Bien sûr, c'est toujours la litanie du coût financier qui sert de musique de fond à ces travaux législatifs. Mais quand j'ai entendu que sur 700 000 handicapés qui vivent en Suisse, 150 000 sont en situation de travailler régulièrement et que seulement la moitié d'entre eux ont un emploi, j'ai pensé que dans nos décomptes savants, il faudrait aussi prendre en considération le coût social d'une politique discriminatoire. Il faudrait prendre en compte, par exemple, ce que coûte à l'assurance-invalidité le versement de rentes à des personnes qui pourraient travailler si on leur offrait des moyens de formation et l'aménagement des postes de travail ou si on encourageait simplement l'embauche. De plus, ce serait absurde de rejeter l'initiative parce qu'elle pourrait coûter cher, étant donné que le texte sur lequel les citoyens auront à se prononcer a prévu précisément une réserve explicite à cet égard, disant que ces aménagements se font "dans la mesure où ils sont économiquement supportables". Mais que veut-on de plus?
Permettez-moi encore en conclusion de revenir, à titre de comparaison, sur une disposition constitutionnellement voisine, particulièrement chère à mon coeur, c'est-à-dire l'égalité entre femmes et hommes. En principe, les femmes ne sont pas des handicapées, mais, comme les handicapés, elles sont victimes de discriminations et en butte aux difficultés engendrées par l'absence d'infrastructures adéquates. Eh bien, grâce à l'article constitutionnel sur l'égalité et à la loi qui en découle, pas moins de 246 projets pilotes concernant l'égalité sur le plan professionnel ont pu être soutenus financièrement.
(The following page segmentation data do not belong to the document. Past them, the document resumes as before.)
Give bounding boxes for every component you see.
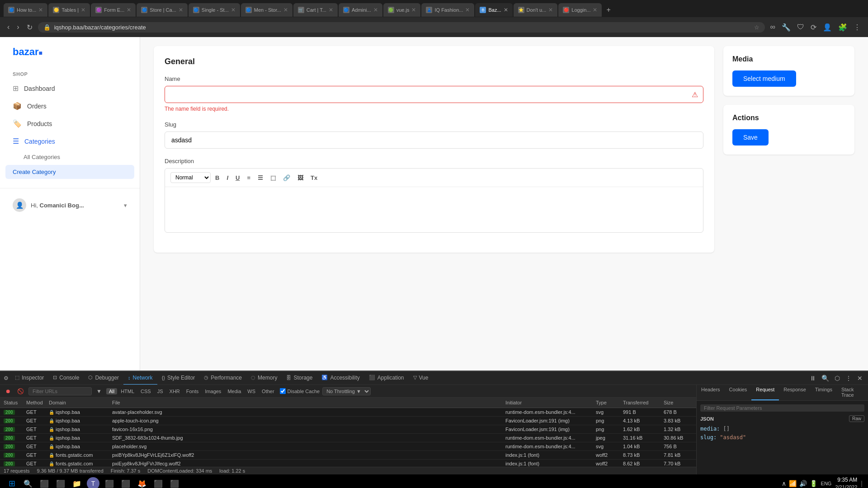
tab-close-7[interactable]: ✕	[329, 7, 333, 13]
tab-men[interactable]: 🔵Men - Stor...✕	[241, 3, 292, 17]
dr-tab-headers[interactable]: Headers	[697, 385, 725, 400]
filter-all[interactable]: All	[106, 388, 117, 394]
link-button[interactable]: 🔗	[280, 173, 293, 183]
sidebar-item-dashboard[interactable]: ⊞ Dashboard	[0, 80, 140, 97]
devtools-tab-console[interactable]: ⊡ Console	[48, 371, 84, 385]
tab-store-cart[interactable]: 🔵Store | Ca...✕	[137, 3, 188, 17]
sidebar-item-categories[interactable]: ☰ Categories	[0, 132, 140, 150]
unordered-list-button[interactable]: ☰	[255, 173, 266, 183]
sync-icon[interactable]: ⟳	[809, 21, 818, 33]
filter-css[interactable]: CSS	[138, 388, 154, 394]
network-row-6[interactable]: 200 GET 🔒fonts.gstatic.com pxiEyp8kv8JHg…	[0, 460, 696, 467]
sidebar-item-products[interactable]: 🏷️ Products	[0, 115, 140, 132]
taskbar-vscode[interactable]: ⬛	[119, 477, 132, 488]
tab-dont[interactable]: ⭐Don't u...✕	[514, 3, 558, 17]
filter-fonts[interactable]: Fonts	[184, 388, 202, 394]
clear-button[interactable]: Tx	[308, 173, 320, 183]
show-desktop-icon[interactable]: |	[861, 480, 863, 487]
tab-close-2[interactable]: ✕	[81, 7, 85, 13]
clear-button[interactable]: 🚫	[15, 387, 26, 395]
slug-input[interactable]	[165, 131, 703, 149]
sidebar-subitem-create-category[interactable]: Create Category	[5, 165, 134, 179]
tab-single[interactable]: 🔵Single - St...✕	[189, 3, 240, 17]
taskbar-explorer[interactable]: 📁	[71, 477, 83, 488]
profile-icon[interactable]: 👤	[821, 21, 834, 33]
tray-battery-icon[interactable]: 🔋	[810, 480, 817, 487]
filter-js[interactable]: JS	[155, 388, 166, 394]
lang-indicator[interactable]: ENG	[821, 481, 832, 486]
devtools-tab-storage[interactable]: 🗄 Storage	[282, 371, 317, 385]
network-row-3[interactable]: 200 GET 🔒iqshop.baa SDF_3832-683x1024-th…	[0, 434, 696, 442]
devtools-tab-vue[interactable]: ▽ Vue	[409, 371, 433, 385]
taskbar-chrome[interactable]: ⬛	[103, 477, 116, 488]
time-display[interactable]: 9:35 AM 2/21/2022	[835, 476, 857, 488]
tools-icon[interactable]: 🔧	[780, 21, 793, 33]
filter-html[interactable]: HTML	[118, 388, 137, 394]
tab-close-6[interactable]: ✕	[283, 7, 288, 13]
tab-close-10[interactable]: ✕	[465, 7, 470, 13]
underline-button[interactable]: U	[233, 173, 242, 183]
taskbar-github[interactable]: ⬛	[152, 477, 165, 488]
tab-close-3[interactable]: ✕	[127, 7, 131, 13]
dr-tab-response[interactable]: Response	[779, 385, 811, 400]
reload-button[interactable]: ↻	[25, 21, 34, 33]
tab-admin[interactable]: 🔵Admini...✕	[339, 3, 382, 17]
tab-form[interactable]: 🟣Form E...✕	[91, 3, 136, 17]
tab-close-4[interactable]: ✕	[179, 7, 183, 13]
tray-volume-icon[interactable]: 🔊	[799, 480, 807, 487]
sidebar-item-orders[interactable]: 📦 Orders	[0, 97, 140, 115]
bookmark-icon[interactable]: ☆	[754, 24, 760, 31]
select-medium-button[interactable]: Select medium	[732, 70, 796, 87]
user-menu-icon[interactable]: ▾	[124, 202, 127, 209]
url-input[interactable]	[54, 24, 750, 31]
taskbar-teams[interactable]: T	[87, 477, 99, 488]
shield-icon[interactable]: 🛡	[795, 21, 806, 33]
dr-tab-request[interactable]: Request	[751, 385, 779, 400]
devtools-tab-memory[interactable]: ◌ Memory	[246, 371, 282, 385]
italic-button[interactable]: I	[224, 173, 231, 183]
network-row-5[interactable]: 200 GET 🔒fonts.gstatic.com pxiBYp8kv8JHg…	[0, 451, 696, 460]
taskview-button[interactable]: ⬛	[38, 477, 51, 488]
network-row-0[interactable]: 200 GET 🔒iqshop.baa avatar-placeholder.s…	[0, 408, 696, 417]
raw-button[interactable]: Raw	[849, 415, 864, 422]
disable-cache-checkbox[interactable]: Disable Cache	[280, 388, 320, 394]
filter-media[interactable]: Media	[225, 388, 244, 394]
devtools-search-icon[interactable]: 🔍	[820, 374, 831, 383]
description-editor[interactable]	[165, 187, 703, 232]
devtools-settings-icon[interactable]: ⚙	[4, 375, 9, 381]
puzzle-icon[interactable]: 🧩	[836, 21, 849, 33]
tab-close-13[interactable]: ✕	[593, 7, 597, 13]
tab-close-1[interactable]: ✕	[38, 7, 43, 13]
filter-params-input[interactable]	[700, 404, 864, 412]
forward-button[interactable]: ›	[15, 21, 21, 33]
start-button[interactable]: ⊞	[5, 477, 18, 488]
name-input[interactable]	[165, 86, 703, 103]
throttle-select[interactable]: No Throttling ▼	[322, 387, 371, 395]
devtools-tab-inspector[interactable]: ⬚ Inspector	[10, 371, 48, 385]
more-icon[interactable]: ⋮	[852, 21, 863, 33]
extensions-icon[interactable]: ∞	[769, 21, 777, 33]
network-row-1[interactable]: 200 GET 🔒iqshop.baa apple-touch-icon.png…	[0, 417, 696, 425]
address-bar[interactable]: 🔒 ☆	[38, 22, 765, 33]
tab-bazar[interactable]: BBaz...✕	[475, 3, 512, 17]
search-taskbar-button[interactable]: 🔍	[22, 477, 34, 488]
image-button[interactable]: 🖼	[295, 173, 306, 183]
tab-close-11[interactable]: ✕	[504, 7, 508, 13]
tab-close-8[interactable]: ✕	[373, 7, 378, 13]
filter-xhr[interactable]: XHR	[167, 388, 183, 394]
tray-up-icon[interactable]: ∧	[782, 480, 786, 487]
bold-button[interactable]: B	[212, 173, 222, 183]
tab-cart[interactable]: 🛒Cart | T...✕	[293, 3, 338, 17]
network-row-4[interactable]: 200 GET 🔒iqshop.baa placeholder.svg runt…	[0, 442, 696, 451]
devtools-more-icon[interactable]: ⋮	[844, 374, 854, 383]
tray-network-icon[interactable]: 📶	[789, 480, 797, 487]
network-row-2[interactable]: 200 GET 🔒iqshop.baa favicon-16x16.png Fa…	[0, 425, 696, 434]
tab-login[interactable]: 🔴Loggin...✕	[558, 3, 602, 17]
ordered-list-button[interactable]: ≡	[244, 173, 253, 183]
widgets-button[interactable]: ⬛	[54, 477, 67, 488]
dr-tab-cookies[interactable]: Cookies	[725, 385, 752, 400]
devtools-pause-icon[interactable]: ⏸	[808, 374, 818, 383]
taskbar-firefox[interactable]: 🦊	[136, 477, 148, 488]
devtools-tab-network[interactable]: ↕ Network	[123, 371, 157, 385]
devtools-tab-accessibility[interactable]: ♿ Accessibility	[317, 371, 364, 385]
De plus, la norme sur l'égalité des salaires a permis des actions en justice. Qu'on se rappelle l'histoire de cette jeune ouvrière de l'ex-Yougoslavie, qui a obtenu gain de cause après trois ans de procédure pour discrimination salariale. La conclusion qu'en tire le Bureau fédéral de l'égalité entre femmes et hommes, c'est que "le courage et l'obstination demeurent des ingrédients nécessaires à l'obtention de l'égalité". Cela montre d'ailleurs qu'on n'a pas à redouter une avalanche de procès, comme semble le craindre le Conseil fédéral. Mais il n'en reste pas moins - et c'est là l'essentiel - que si l'égalité des salaires n'avait pas été inscrite dans la constitution, cette victoire n'aurait pas été possible.
Alors, ce qui réussit aux femmes doit réussir aussi aux handicapés.
C'est pour toutes ces raisons que le groupe écologiste vous invite à suivre la majorité de la commission.